With the growing volume of content available over the Internet, people are increasingly seeking content online as part of their multimedia experience (MME) not only for useful information to address his/her problem, but also to have the benefit of an emotional experience. Here the content may include one or more of, a text, an image, a video or audio clip. The content that impacts a viewer/user emotionally can be psychoactive (psyche-transforming) in nature, i.e., the content may be beautiful, sensational, even evocative, and thus may induce emotional reactions from the user.
It has been taken for granted by media professionals, particularly in the advertising field, that imagery and montage can have psychoactive properties and impact on a user. Vendors of online content in various market segments that include but are not limited to advertising, computer games, leadership/management training, and adult education, have been trying to provide psychoactive content in order to elicit certain emotions and behaviors from users. However, it is often hard to identify, select, and tag psychoactive content to achieve the desired psychotherapeutic effect or purpose on a specific user. Although some online vendors do keep track of web surfing and/or purchasing history or tendency of an online user for the purpose of recommending services and products to the user based on such information, such online footprint of the user does not truly reflect the emotional impact of the online content on the user. For a non-limiting example, the fact that a person purchased certain books as gifts for his/her friend(s) is not indicative of the emotional impact of the book may or may not have on him/herself.
The foregoing examples of the related art and limitations related therewith are intended to be illustrative and not exclusive. Other limitations of the related art will become apparent upon a reading of the specification and a study of the drawings.

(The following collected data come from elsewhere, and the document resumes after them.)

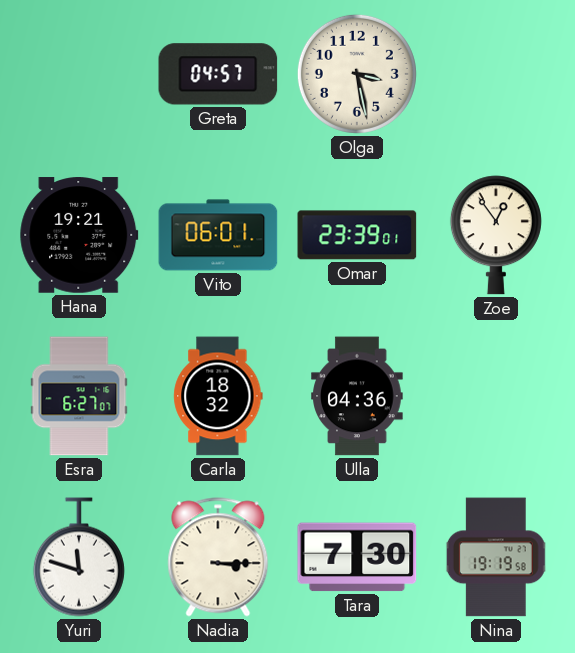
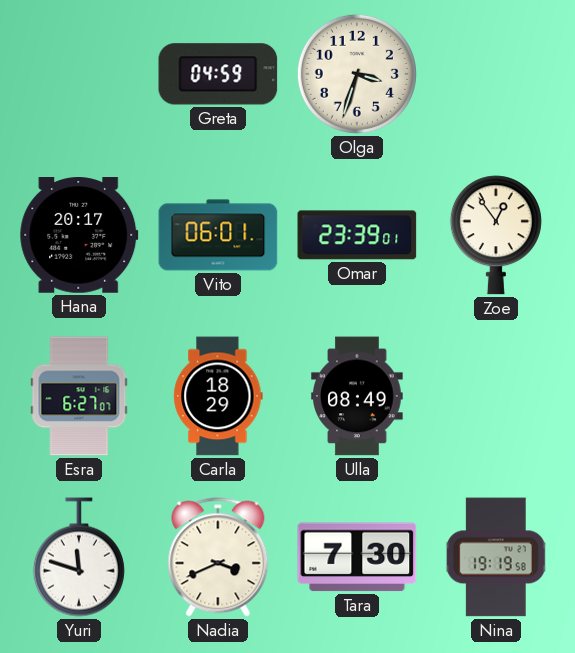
Greta: 04:57 -> 04:59
Olga: 3:28 -> 3:33
Hana: 19:21 -> 20:17
Carla: 18:32 -> 18:29
Ulla: 04:36 -> 08:49
Nadia: 3:15 -> 3:41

a)-(f) show examples of images with various inherent properties.
a)-(c) depict a pixel selection grid used for identifying a centroid in a color space.
a)-(c) show examples of distributions of pixels to clusters.
a)-(b) depict examples of images used for user-specific content-feeling associations.
The approach is illustrated by way of example and not by way of limitation in the figures of the accompanying drawings in which like references indicate similar elements. It should be noted that references to “an” or “one” or “some” embodiment(s) in this disclosure are not necessarily to the same embodiment, and such references mean at least one.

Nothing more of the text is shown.